Category: Pediatric Nephrology

  • 1600 Pediatric Nephrology

Authors

  • Hogan, Julien, Emory University, Atlanta, Georgia, United States
  • Karadkhele, Geeta, Emory University, Atlanta, Georgia, United States
  • Bonneric, Stéphanie, Hôpital Robert Debré, Paris, France
  • Patzer, Rachel E., Emory University, Atlanta, Georgia, United States
  • Greenbaum, Larry A., Emory University, Atlanta, Georgia, United States
Background

The effect of gender on CKD progression has not been specifically studied in children. Moreover, differences in CKD progression have been hypothesized to partially explain gender disparities in access to transplantation. This study aims to identify distinct trajectories of GFR decline and to investigate the effect of gender on GFR decline.

Methods

The CKiD study is a prospective cohort study that enrolled patients 1–16 yrs with an eGFR of 30–90 mL/minute/1.73 m2. Clinical and laboratory data, including GFR, are collected annually.

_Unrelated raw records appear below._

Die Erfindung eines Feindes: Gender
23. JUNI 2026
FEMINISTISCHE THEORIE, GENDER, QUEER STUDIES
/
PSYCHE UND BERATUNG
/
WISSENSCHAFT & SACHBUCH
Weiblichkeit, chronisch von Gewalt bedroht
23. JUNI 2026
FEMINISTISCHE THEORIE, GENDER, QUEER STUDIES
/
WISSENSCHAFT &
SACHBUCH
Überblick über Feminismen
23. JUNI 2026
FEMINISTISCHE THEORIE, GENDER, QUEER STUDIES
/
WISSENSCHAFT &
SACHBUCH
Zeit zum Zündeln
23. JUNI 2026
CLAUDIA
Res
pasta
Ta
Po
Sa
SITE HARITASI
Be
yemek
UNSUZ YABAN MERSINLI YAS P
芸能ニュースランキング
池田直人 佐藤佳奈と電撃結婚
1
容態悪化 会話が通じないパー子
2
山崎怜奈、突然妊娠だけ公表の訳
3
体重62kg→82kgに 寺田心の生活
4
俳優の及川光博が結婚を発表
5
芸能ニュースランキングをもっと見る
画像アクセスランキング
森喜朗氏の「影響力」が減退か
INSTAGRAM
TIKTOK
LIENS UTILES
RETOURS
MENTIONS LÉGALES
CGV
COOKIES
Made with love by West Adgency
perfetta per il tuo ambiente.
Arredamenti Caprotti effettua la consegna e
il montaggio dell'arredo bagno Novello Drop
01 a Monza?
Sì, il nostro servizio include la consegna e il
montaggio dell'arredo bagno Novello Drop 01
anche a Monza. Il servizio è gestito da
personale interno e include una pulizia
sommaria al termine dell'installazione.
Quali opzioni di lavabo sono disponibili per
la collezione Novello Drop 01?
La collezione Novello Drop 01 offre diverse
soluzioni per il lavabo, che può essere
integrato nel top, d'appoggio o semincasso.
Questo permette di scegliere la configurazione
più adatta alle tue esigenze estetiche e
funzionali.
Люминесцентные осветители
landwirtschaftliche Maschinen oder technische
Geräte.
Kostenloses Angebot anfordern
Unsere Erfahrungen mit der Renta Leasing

Latent class mixed model was used to identify GFR trajectories. Multinomial logistic regression was used to study patient characteristics associated with each trajectory.

Results

888 patients were included. Among nonglomerular patients (613), we observed 4 GFR trajectories: 35 with median baseline GFR/no decline; 327 with high baseline GFR/slow decline; 231 with low baseline GFR/slow decline and 20 with high baseline GFR/rapid decline (Figure 1, class 1 to 4 respectively). Known risk factors of progression differed between trajectories. The proportion of girls was higher in the group with stable GFR (57%) than in other groups (32-35%). Patients with stable GFR had lower prevalence of acidosis, anemia and proteinuria. Female gender remained associated with the absence of progression (OR 2.7 [1.3-5.5]) after adjusting for other risk factors. This effect remained after stratification on pubertal status. Among glomerular patients (275), progression was mostly related to the underlying glomerulopathy.

Conclusion

The slower progression in girls is driven by a subgroup with nonglomerular diseases and stable GFR. The effect of gender seems independent of pubertal status, arguing against a direct effect of sex hormone to explain gender disparity in CKD progression.